When the deal closes, Mexican media giant Televisa will sell its 11.4% stake in Univision. But Televisa, Univision's biggest program supplier and a failed bidder to buy the company, isn't going away. The two companies are locked in escalating litigation on everything from program payments to precious online rights.
Univision spent $18.7 million in 2006 on litigation with Televisa, including programming payments made under protest, up from $10.8 million in 2005 and $4 million the year before. A federal trial, set to start in June 2007, may be postponed until October, according to the latest filed documents.
Much of the wrangling is over the long-term deal under which Televisa supplies programming including popular telenovelas to Univision until 2017, and whether Televisa is getting its fair share of ad-sales-derived revenue. But one of the most interesting battles is over online rights and who gets to distribute on the internet in the U.S. market the shows Televisa creates and Univision airs to U.S. Hispanics.

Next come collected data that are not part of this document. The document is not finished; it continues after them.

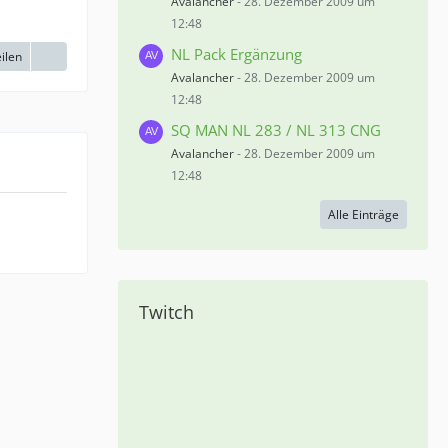
Avalancher
-
28. Dezember 2009 um
12:48
NL Pack Ergänzung
ilen
Avalancher
-
28. Dezember 2009 um
12:48
SQ MAN NL 283 / NL 313 CNG
Avalancher
-
28. Dezember 2009 um
12:48
Alle Einträge
Twitch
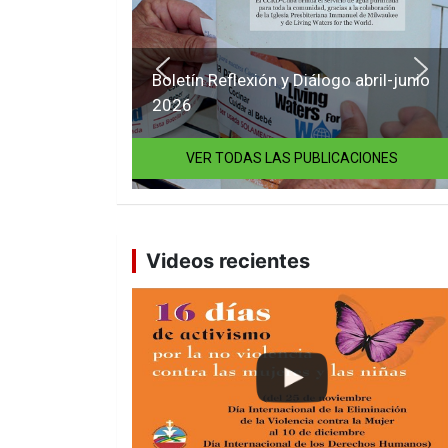
Boletín Reflexión y Diálogo abril-junio
2026
VER TODAS LAS PUBLICACIONES
Videos recientes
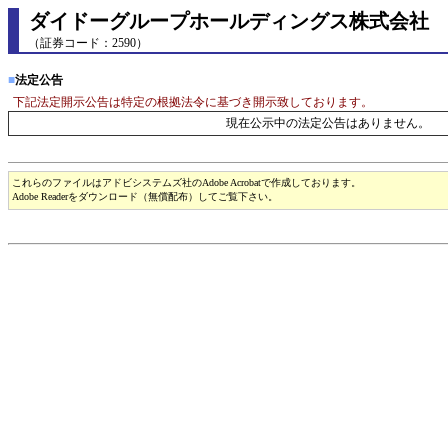
ダイドーグループホールディングス株式会社
（証券コード：2590）
■
法定公告
下記法定開示公告は特定の根拠法令に基づき開示致しております。
現在公示中の法定公告はありません。
これらのファイルはアドビシステムズ社のAdobe Acrobatで作成しております。
Adobe Readerをダウンロード（無償配布）してご覧下さい。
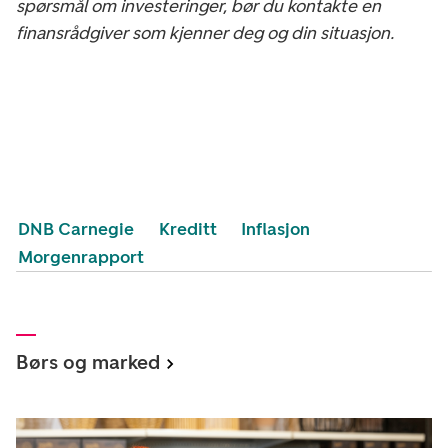
spørsmål om investeringer, bør du kontakte en
finansrådgiver som kjenner deg og din situasjon.
DNB Carnegie
Kreditt
Inflasjon
Morgenrapport
Børs og marked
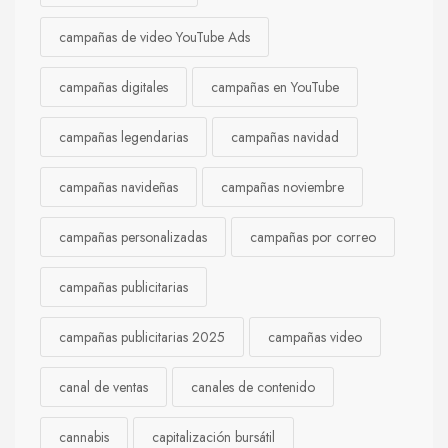
campañas de video YouTube Ads
campañas digitales
campañas en YouTube
campañas legendarias
campañas navidad
campañas navideñas
campañas noviembre
campañas personalizadas
campañas por correo
campañas publicitarias
campañas publicitarias 2025
campañas video
canal de ventas
canales de contenido
cannabis
capitalización bursátil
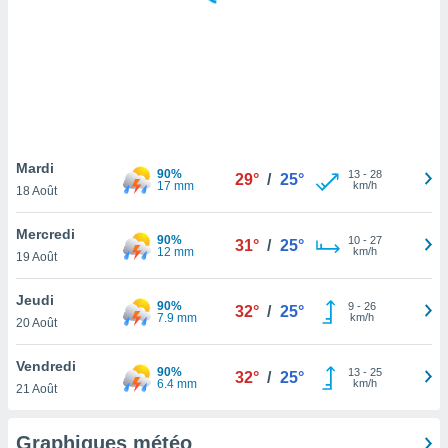
logies
e
s
tez pas
ation de
, vous
z à
à notre
Mardi
90%
13
-
28
29°
/
25°
17 mm
km/h
18 Août
.com.
 cas,
Mercredi
90%
10
-
27
us
31°
/
25°
12 mm
km/h
19 Août
ns que
s
Jeudi
90%
9
-
26
32°
/
25°
ires
7.9 mm
km/h
20 Août
urer la
on sur le
Vendredi
90%
13
-
25
 seront
32°
/
25°
6.4 mm
km/h
21 Août
, et que
ies ne
as
Graphiques météo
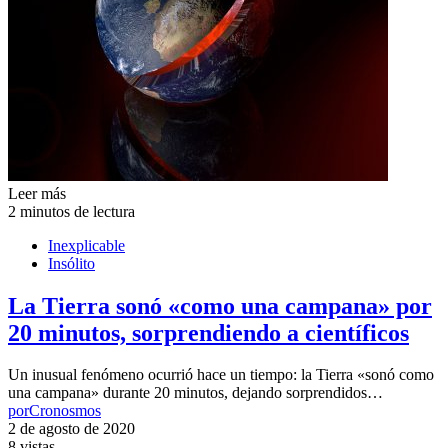
Leer más
2 minutos de lectura
Inexplicable
Insólito
La Tierra sonó «como una campana» por
20 minutos, sorprendiendo a científicos
Un inusual fenómeno ocurrió hace un tiempo: la Tierra «sonó como
una campana» durante 20 minutos, dejando sorprendidos…
por
Cronosmos
2 de agosto de 2020
8 vistas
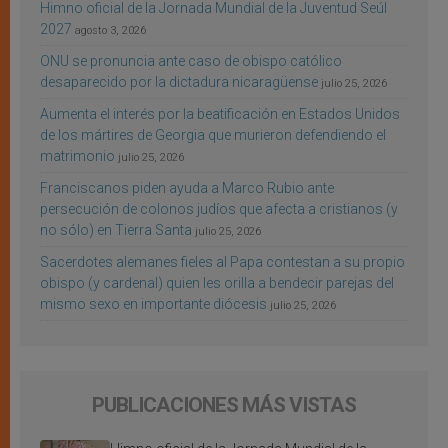
Himno oficial de la Jornada Mundial de la Juventud Seúl
2027
agosto 3, 2026
ONU se pronuncia ante caso de obispo católico
desaparecido por la dictadura nicaragüense
julio 25, 2026
Aumenta el interés por la beatificación en Estados Unidos
de los mártires de Georgia que murieron defendiendo el
matrimonio
julio 25, 2026
Franciscanos piden ayuda a Marco Rubio ante
persecución de colonos judíos que afecta a cristianos (y
no sólo) en Tierra Santa
julio 25, 2026
Sacerdotes alemanes fieles al Papa contestan a su propio
obispo (y cardenal) quien les orilla a bendecir parejas del
mismo sexo en importante diócesis
julio 25, 2026
PUBLICACIONES MÁS VISTAS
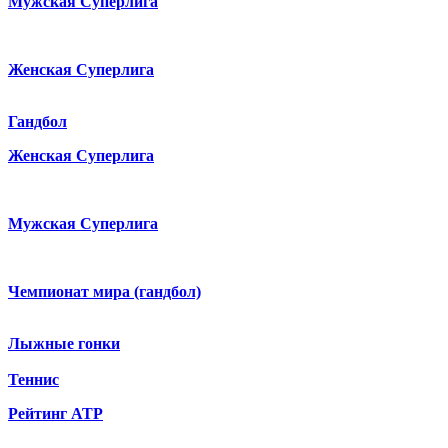
Мужская Суперлига
Женская Суперлига
Гандбол
Женская Суперлига
Мужская Суперлига
Чемпионат мира (гандбол)
Лыжные гонки
Теннис
Рейтинг ATP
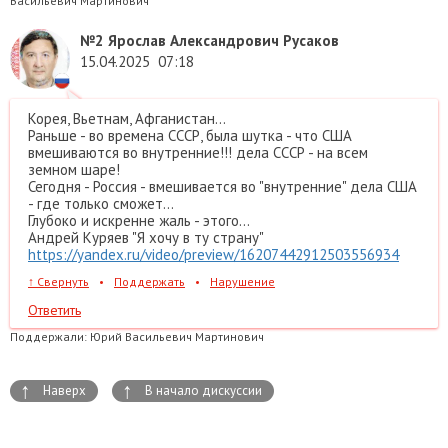
Васильевич Мартинович
№2
Ярослав Александрович Русаков
15.04.2025
07:18
Корея, Вьетнам, Афганистан...
Раньше - во времена СССР, была шутка - что США
вмешиваются во внутренние!!! дела СССР - на всем
земном шаре!
Сегодня - Россия - вмешивается во "внутренние" дела США
- где только сможет...
Глубоко и искренне жаль - этого...
Андрей Куряев "Я хочу в ту страну"
https://yandex.ru/video/preview/16207442912503556934
↑
Свернуть
•
Поддержать
•
Нарушение
Ответить
Поддержали:
Юрий Васильевич Мартинович
↑
↑
Наверх
В начало дискуссии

Televisa started a big online push in Mexico late last year, offering more than 3,000 free videos on its site and the chance to watch its shows online. But online users in the U.S. who try to download video from Televisa's Esmastv.com.mx are blocked and see only the bilingual message, "We're sorry but at the moment our service isn't available in your country."
Writs are Flying
When Televisa and Univision negotiated program sales years ago, online rights weren't an issue. But now the writs are flying as an irked Televisa tries to establish U.S. online rights while Univision blocks every move. For Televisa, already Mexico's dominant media player, the U.S. is its biggest growth opportunity.
Some analysts think with Mr. Perenchio gone, there could be more room for negotiation. "Televisa's main beef has been with Perenchio," said David Joyce, a media-equity analyst at Miller Tabak & Co.
One loose litigation end has just been tied up. Univision agreed to a consent decree with the Federal Communications Commission to pay a $24 million fine for failing to provide enough educational children's programming. The FCC didn't buy Univision's argument that its novelas should count as educational for kids, not even the one about 11-year-old twins separated at birth who later switch identities.
At OMD, Mr. Uva apparently will not be replaced. Daryl Simm, head of Omnicom Media Group, will assume Mr. Uva's OMD duties, with the media agency's regional bosses reporting into him.